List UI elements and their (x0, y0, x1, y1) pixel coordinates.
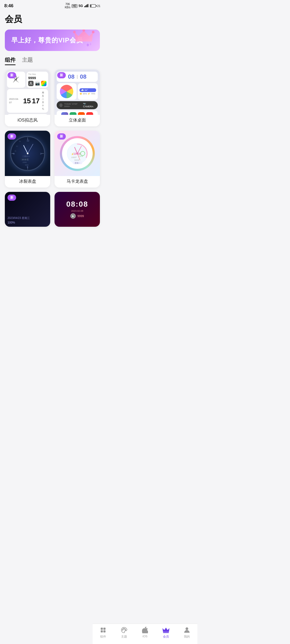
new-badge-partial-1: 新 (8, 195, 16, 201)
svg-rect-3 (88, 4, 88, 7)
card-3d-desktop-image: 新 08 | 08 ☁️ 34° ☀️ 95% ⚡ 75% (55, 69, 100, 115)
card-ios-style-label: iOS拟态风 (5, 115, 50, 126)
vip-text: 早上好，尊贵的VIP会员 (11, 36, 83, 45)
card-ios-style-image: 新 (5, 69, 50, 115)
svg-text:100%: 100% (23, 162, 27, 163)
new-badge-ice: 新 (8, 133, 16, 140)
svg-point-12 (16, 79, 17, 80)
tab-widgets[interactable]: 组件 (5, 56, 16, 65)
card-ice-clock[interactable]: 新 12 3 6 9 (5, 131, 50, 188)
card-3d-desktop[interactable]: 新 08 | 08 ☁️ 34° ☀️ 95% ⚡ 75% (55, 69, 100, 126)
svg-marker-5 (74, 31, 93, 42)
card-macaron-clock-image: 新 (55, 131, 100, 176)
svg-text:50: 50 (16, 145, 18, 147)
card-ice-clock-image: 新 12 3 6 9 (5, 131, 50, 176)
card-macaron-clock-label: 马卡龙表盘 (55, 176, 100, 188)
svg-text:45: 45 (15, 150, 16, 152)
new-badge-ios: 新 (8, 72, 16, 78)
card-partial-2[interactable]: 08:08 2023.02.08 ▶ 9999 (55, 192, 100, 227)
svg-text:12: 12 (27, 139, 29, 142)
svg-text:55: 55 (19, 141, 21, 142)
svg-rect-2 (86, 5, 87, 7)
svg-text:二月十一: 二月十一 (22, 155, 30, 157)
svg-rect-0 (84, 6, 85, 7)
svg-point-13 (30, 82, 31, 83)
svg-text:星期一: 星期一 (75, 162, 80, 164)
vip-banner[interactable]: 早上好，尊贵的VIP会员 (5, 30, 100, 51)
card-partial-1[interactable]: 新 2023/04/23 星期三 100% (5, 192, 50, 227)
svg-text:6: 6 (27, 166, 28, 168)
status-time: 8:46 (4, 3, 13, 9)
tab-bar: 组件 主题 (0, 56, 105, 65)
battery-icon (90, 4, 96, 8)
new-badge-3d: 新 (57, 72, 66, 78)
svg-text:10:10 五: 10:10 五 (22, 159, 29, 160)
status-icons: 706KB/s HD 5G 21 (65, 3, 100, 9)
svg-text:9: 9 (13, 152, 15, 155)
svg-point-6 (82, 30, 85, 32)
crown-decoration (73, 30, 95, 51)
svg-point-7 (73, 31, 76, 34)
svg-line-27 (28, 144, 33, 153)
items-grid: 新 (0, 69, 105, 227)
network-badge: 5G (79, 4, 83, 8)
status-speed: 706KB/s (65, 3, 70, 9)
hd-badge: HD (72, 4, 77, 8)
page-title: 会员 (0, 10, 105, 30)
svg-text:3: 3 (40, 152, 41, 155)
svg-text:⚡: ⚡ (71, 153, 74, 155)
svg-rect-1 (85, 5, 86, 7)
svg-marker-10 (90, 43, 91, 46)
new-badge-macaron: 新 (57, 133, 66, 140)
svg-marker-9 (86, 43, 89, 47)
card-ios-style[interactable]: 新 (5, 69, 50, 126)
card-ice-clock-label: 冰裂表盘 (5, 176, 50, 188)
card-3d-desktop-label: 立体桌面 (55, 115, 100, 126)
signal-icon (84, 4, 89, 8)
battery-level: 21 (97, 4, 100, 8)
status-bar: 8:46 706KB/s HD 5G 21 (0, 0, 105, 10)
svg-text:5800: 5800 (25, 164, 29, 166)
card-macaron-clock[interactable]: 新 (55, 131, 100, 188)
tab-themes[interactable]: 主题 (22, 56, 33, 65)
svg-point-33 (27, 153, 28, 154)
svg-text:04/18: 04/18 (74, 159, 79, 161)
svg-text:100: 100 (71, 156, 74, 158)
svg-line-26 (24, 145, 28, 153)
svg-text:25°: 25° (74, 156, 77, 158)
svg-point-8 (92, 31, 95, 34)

---+---

Work request: Find the lines in the entries above where "style" occurs, and copy each of them.

Result:
card-ios-style-label: iOS拟态风 (5, 115, 50, 126)
card-ios-style-image: 新 (5, 69, 50, 115)
card-ios-style[interactable]: 新 (5, 69, 50, 126)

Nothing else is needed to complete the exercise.